Australian public safety agencies are to be given 5 MHz of dedicated paired spectrum to operate a Long Term Evolution (LTE) network, half the amount they had sought.

The Australian Communications and Media Authority (ACMA) today confirmed that emergency services would get "5 + 5 MHz in a frequency division duplex (FDD) arrangement)", for a total allocation of 10 MHz in the prized 800 MHz spectrum band.
They will also be given 50 MHz of spectrum in the 4.9 GHz band, which is to act as a kind of localised burst capacity for specific incident responses.
The proposal has left emergency services disappointed and frustrated, with Police Federation of Australia CEO Mark Burgess blasting the decision.
"I've got no doubt that in time the decision will be proved to be wrong and insufficient, and they'll [the Government] have to go through the pain again," Burgess told iTnews.
"It's sort of somewhat gobsmacking. How can you show the Government and show ACMA the error of their ways?
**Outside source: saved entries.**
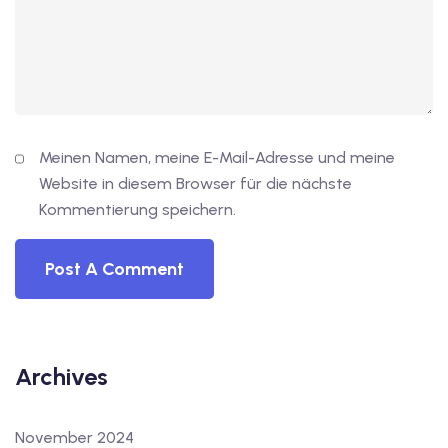
Meinen Namen, meine E-Mail-Adresse und meine
Website in diesem Browser für die nächste
Kommentierung speichern.
Archives
November 2024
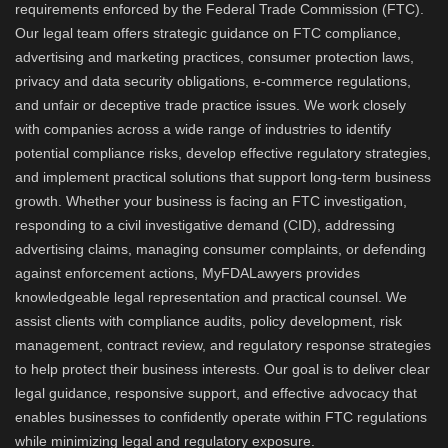
requirements enforced by the Federal Trade Commission (FTC).
Our legal team offers strategic guidance on FTC compliance,
advertising and marketing practices, consumer protection laws,
privacy and data security obligations, e-commerce regulations,
and unfair or deceptive trade practice issues. We work closely
with companies across a wide range of industries to identify
potential compliance risks, develop effective regulatory strategies,
and implement practical solutions that support long-term business
growth. Whether your business is facing an FTC investigation,
responding to a civil investigative demand (CID), addressing
advertising claims, managing consumer complaints, or defending
against enforcement actions, MyFDALawyers provides
knowledgeable legal representation and practical counsel. We
assist clients with compliance audits, policy development, risk
management, contract review, and regulatory response strategies
to help protect their business interests. Our goal is to deliver clear
legal guidance, responsive support, and effective advocacy that
enables businesses to confidently operate within FTC regulations
while minimizing legal and regulatory exposure.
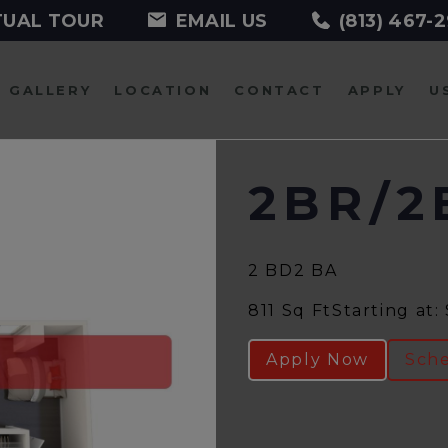
TUAL TOUR
EMAIL US
(813) 467-
GALLERY
LOCATION
CONTACT
APPLY
U
2BR/2
2 BD
2 BA
811 Sq Ft
Starting at:
Apply Now
Sche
They just seem to have thumbed their nose at public safety and marched on."
Emergency services had initially wanted an allocation in the 700 MHz 'digital dividend' band, but the Government instead suggested a slice of the adjacent 800 MHz band.
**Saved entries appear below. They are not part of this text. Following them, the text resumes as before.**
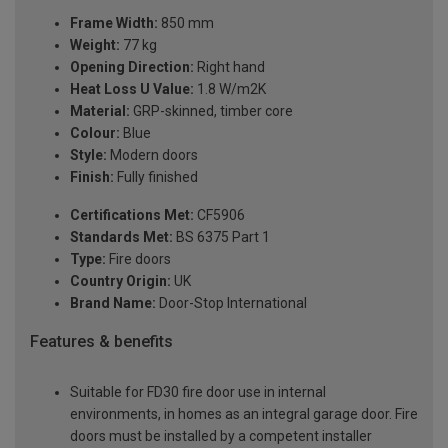
Frame Width:
850 mm
Weight:
77 kg
Opening Direction:
Right hand
Heat Loss U Value:
1.8 W/m2K
Material:
GRP-skinned, timber core
Colour:
Blue
Style:
Modern doors
Finish:
Fully finished
Certifications Met:
CF5906
Standards Met:
BS 6375 Part 1
Type:
Fire doors
Country Origin:
UK
Brand Name:
Door-Stop International
Features & benefits
Suitable for FD30 fire door use in internal
environments, in homes as an integral garage door. Fire
doors must be installed by a competent installer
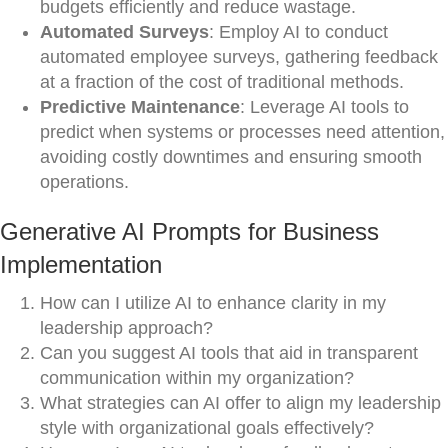
budgets efficiently and reduce wastage.
Automated Surveys
: Employ AI to conduct
automated employee surveys, gathering feedback
at a fraction of the cost of traditional methods.
Predictive Maintenance
: Leverage AI tools to
predict when systems or processes need attention,
avoiding costly downtimes and ensuring smooth
operations.
Generative AI Prompts for Business
Implementation
How can I utilize AI to enhance clarity in my
leadership approach?
Can you suggest AI tools that aid in transparent
communication within my organization?
What strategies can AI offer to align my leadership
style with organizational goals effectively?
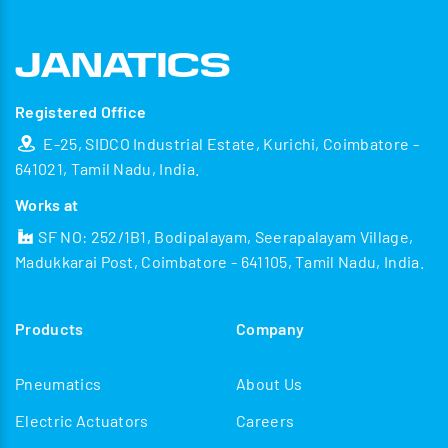
Registered Office
E-25, SIDCO Industrial Estate, Kurichi, Coimbatore -
641021, Tamil Nadu, India.
Works at
SF NO: 252/1B1, Bodipalayam, Seerapalayam Village,
Madukkarai Post, Coimbatore - 641105, Tamil Nadu, India.
Products
Company
Pneumatics
About Us
Electric Actuators
Careers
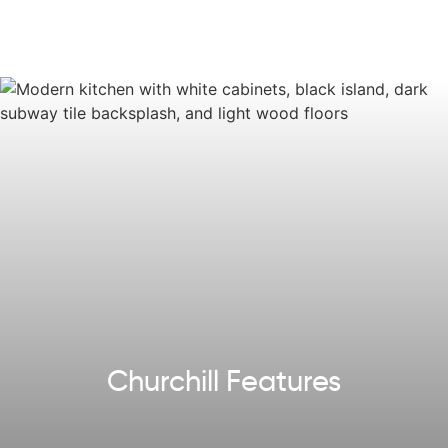
options, colors, and selections may vary.
Reach out
to
design your own!
Churchill Features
In either band, emergency services had sought an allocation of 20 MHz, consisting of 10 MHz plus 10 MHz of dedicated paired spectrum.
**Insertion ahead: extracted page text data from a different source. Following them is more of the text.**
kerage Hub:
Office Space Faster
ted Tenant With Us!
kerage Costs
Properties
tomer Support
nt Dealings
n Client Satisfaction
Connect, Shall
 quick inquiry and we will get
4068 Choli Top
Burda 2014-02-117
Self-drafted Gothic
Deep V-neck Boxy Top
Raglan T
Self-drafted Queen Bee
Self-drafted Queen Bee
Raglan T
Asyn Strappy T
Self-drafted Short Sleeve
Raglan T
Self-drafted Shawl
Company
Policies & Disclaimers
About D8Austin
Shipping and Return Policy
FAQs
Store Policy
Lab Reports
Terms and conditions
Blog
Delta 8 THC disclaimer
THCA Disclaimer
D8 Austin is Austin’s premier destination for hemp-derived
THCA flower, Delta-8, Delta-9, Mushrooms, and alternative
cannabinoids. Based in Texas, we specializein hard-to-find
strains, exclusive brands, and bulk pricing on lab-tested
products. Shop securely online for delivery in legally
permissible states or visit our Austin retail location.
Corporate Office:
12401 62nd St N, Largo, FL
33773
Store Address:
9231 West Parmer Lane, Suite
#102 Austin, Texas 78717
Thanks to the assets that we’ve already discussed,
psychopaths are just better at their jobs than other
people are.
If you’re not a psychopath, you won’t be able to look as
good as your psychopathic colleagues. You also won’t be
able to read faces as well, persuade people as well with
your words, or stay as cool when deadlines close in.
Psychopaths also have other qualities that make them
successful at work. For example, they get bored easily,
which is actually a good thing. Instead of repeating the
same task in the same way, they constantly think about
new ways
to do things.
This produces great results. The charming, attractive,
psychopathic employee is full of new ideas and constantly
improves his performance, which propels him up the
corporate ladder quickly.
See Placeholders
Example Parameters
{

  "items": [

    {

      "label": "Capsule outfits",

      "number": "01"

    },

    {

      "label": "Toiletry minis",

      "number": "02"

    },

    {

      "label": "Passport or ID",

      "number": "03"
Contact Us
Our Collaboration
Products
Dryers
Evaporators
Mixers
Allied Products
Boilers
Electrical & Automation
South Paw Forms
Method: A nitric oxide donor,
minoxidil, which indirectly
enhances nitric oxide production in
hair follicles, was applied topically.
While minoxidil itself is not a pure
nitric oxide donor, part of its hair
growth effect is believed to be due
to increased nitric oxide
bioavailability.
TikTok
Burgess warned earlier this year (pdf) that the ACMA was considering only providing half of the spectrum allocation sought by agencies - fears that have been confirmed with today's decision.
The ACMA said that "evidence" gathered by the Public Safety Mobile Broadband Steering Committee - set up in May 2011 to investigate an 800 MHz allocation - indicated that emergency services did not need the amount of spectrum they sought.
"In fact, the ACMA's analysis showed that 3 + 3 MHz would be sufficient to serve day-to-day and pre-planned traffic," the regulator noted. (pdf)
"However, 5 + 5 MHz would give headroom for future expansion.
"There was not sufficient justification for an additional 5 MHz of paired spectrum".
The ACMA also considered it likely that the minimum block size it would allocate 800 MHz spectrum in would be 5 MHz.
Agencies would be able to utilise spectrum in the 4.9 GHz band as "supplementary, localised capacity where and when it is needed".
"A large part of its utility will be to provide a data offload capability for the public safety mobile broadband network," the regulator said.
"In such a scenario, the fixed (public safety mobile broadband or commercial) network would provide wide area broadband data coverage, while deployable 4.9 GHz base stations would be used for extra capacity around incident sites when needed."
Allocation pain
The ACMA has not decided exactly what spectrum it will give emergency services.
The 800 MHz allocation has been left to an existing review of the 803-960 MHz band, while the proposed 4.9 GHz allocation will be subject to a separate consultation process.
"There's a whole lot of pain for a whole lot of other people to come yet, because people have got to be moved [from existing 800 MHz allocations] to accommodate [ACMA's pledge]," Burgess said.
"The Government's challenge now is [also] to convince all of the state governments, who have supported the 20 MHz [push]. I think they've got a fair battle on their hands."
Communications Minister Stephen Conroy said in a statement that the Government would begin selling the plan to the states, with a view to gaining buy-in ahead of "the Standing Council on Police and Emergency Management in November."
Motorola Solutions managing director, Gary Starr, claimed last week that any useable chunk of the 800 MHz band was at least three to five years away, putting emergency services here at a disadvantage compared to their global peers.
Burgess accused the Federal Government of putting public safety concerns second to money.
"It appears from our perspective that public safety has come second to money," he said.
"That's why we lost out on the 700 MHz. It was all about balancing the budget, and public safety came second then.
"And when they said, 'We're going to look at the 800 MHz', we've come second again.
"As we say, It's not officials from ACMA and people from the minister's offices and government officials like parliamentarians that are out evacuating people from houses and trying to save lives - they're sitting at home in their lounge chairs watching it on TV.
"It's police officers, ambulance officers, SES, firefighters. They're the ones that are going to be at the forefront. It's the community and the public safety people that are being put at risk."
Burgess vowed to continue the spectrum fight.
"As far as we're concerned it's not over," he said.